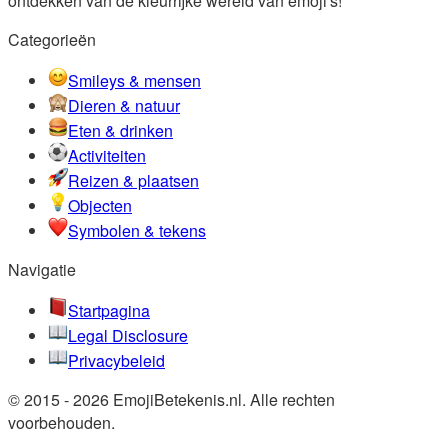
ontdekken van de kleurrijke wereld van emoji's!
Categorieën
Smileys & mensen
Dieren & natuur
Eten & drinken
Activiteiten
Reizen & plaatsen
Objecten
Symbolen & tekens
Navigatie
Startpagina
Legal Disclosure
Privacybeleid
© 2015 - 2026 EmojiBetekenis.nl. Alle rechten
voorbehouden.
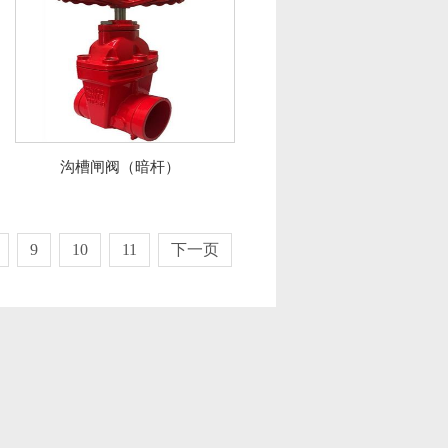
沟槽闸阀（暗杆）
9
10
11
下一页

----------------------------------------

* _Task to complete_: Without the pictures, retype all of the data above exactly.

* _Answer to the exercise_:
ontdekken van de kleurrijke wereld van emoji's!
Categorieën
Smileys & mensen
Dieren & natuur
Eten & drinken
Activiteiten
Reizen & plaatsen
Objecten
Symbolen & tekens
Navigatie
Startpagina
Legal Disclosure
Privacybeleid
© 2015 - 2026 EmojiBetekenis.nl. Alle rechten
voorbehouden.
沟槽闸阀（暗杆）
9
10
11
下一页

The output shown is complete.